[Items from a data source]
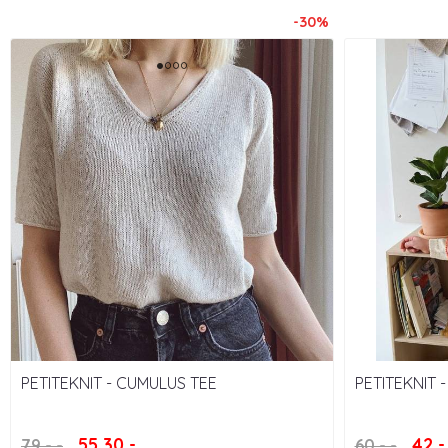
-30%
PETITEKNIT - CUMULUS TEE
PETITEKNIT 
55,30,-
42,-
79,-,-
60,-,-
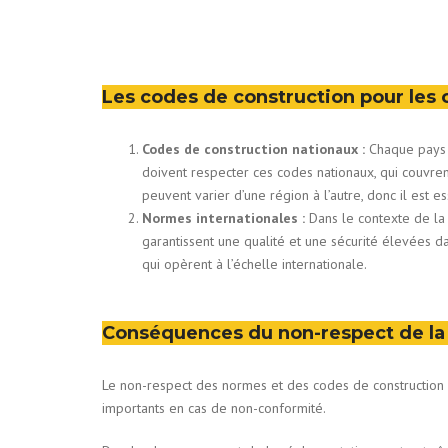
Les codes de construction pour les 
Codes de construction nationaux :
Chaque pays a
doivent respecter ces codes nationaux, qui couvrent 
peuvent varier d’une région à l’autre, donc il est 
Normes internationales :
Dans le contexte de la
garantissent une qualité et une sécurité élevées d
qui opèrent à l’échelle internationale.
Conséquences du non-respect de la
Le non-respect des normes et des codes de construction 
importants en cas de non-conformité.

WHAT YOU SHOULD DO ::
Find and copy each line above holding "nationaux".

ANSWER FOR THIS EXERCISE ::
Codes de construction nationaux :
doivent respecter ces codes nationaux, qui couvrent 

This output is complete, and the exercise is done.